Yes, we thought about doing an FFT, but we don't have enough memory to buffer enough data to do that. As an alternative I did try Goertzel's algorithm, but that didn't give any better results than I could get with a simple recursive filter.

- Charles

• posted

Thanks, I'll look that up.

- Charles

• posted

That's right, but the noise (or more correctly ripple) isn't at exactly known frequencies, it varies with different UPSes. But we can roughly categorise it, so you are right that we should be able to filter it out.

That's about right, but the synchronous averaging gives a pretty steep transition between.

That's an interesting point. I am subtracting out the mean to remove the DC offset before I calculate the RMS, but that's the last step before calculating the RMS, so it is after the synchronous averaging. I have been assuming that if I don't do this I will get errors because I will be trying to calculate the RMS value of a signal with a DC offset.

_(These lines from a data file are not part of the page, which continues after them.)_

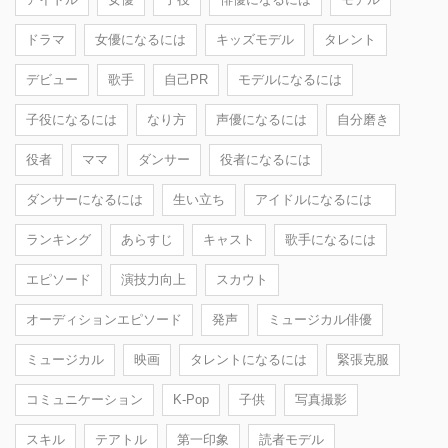
ドラマ
女優になるには
キッズモデル
タレント
デビュー
歌手
自己PR
モデルになるには
子役になるには
なり方
声優になるには
自分磨き
役者
ママ
ダンサー
役者になるには
ダンサーになるには
生い立ち
アイドルになるには
ランキング
あらすじ
キャスト
歌手になるには
エピソード
演技力向上
スカウト
オーディションエピソード
発声
ミュージカル俳優
ミュージカル
映画
タレントになるには
緊張克服
コミュニケーション
K-Pop
子供
写真撮影
スキル
テアトル
第一印象
読者モデル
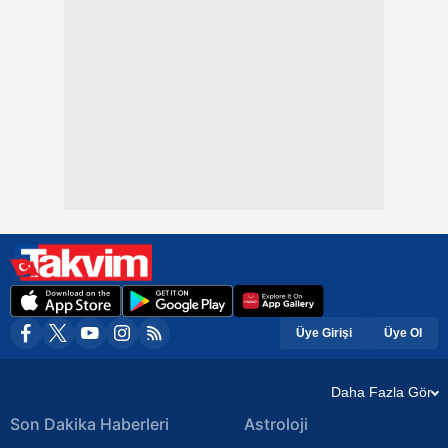
Üye Girişi
Üye Ol
Daha Fazla Gör
Son Dakika Haberleri
Astroloji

That's the general impression I'm getting from the responses to my question. Thanks.

- Charles

• posted

We are thinking about building a prototype with that chip to get a benchmark on what we should be able to achieve, but it looks a bit pricey to fit into our final solution. Thanks.

- Charles

• posted

At the moment I am doing my testing with injecting the ripple voltage into the front end of the instrumentation amplifier so I don't need to worry about what you have mentioned, but that sounds like something we will have to look out for when it is connected to a real system. Thanks.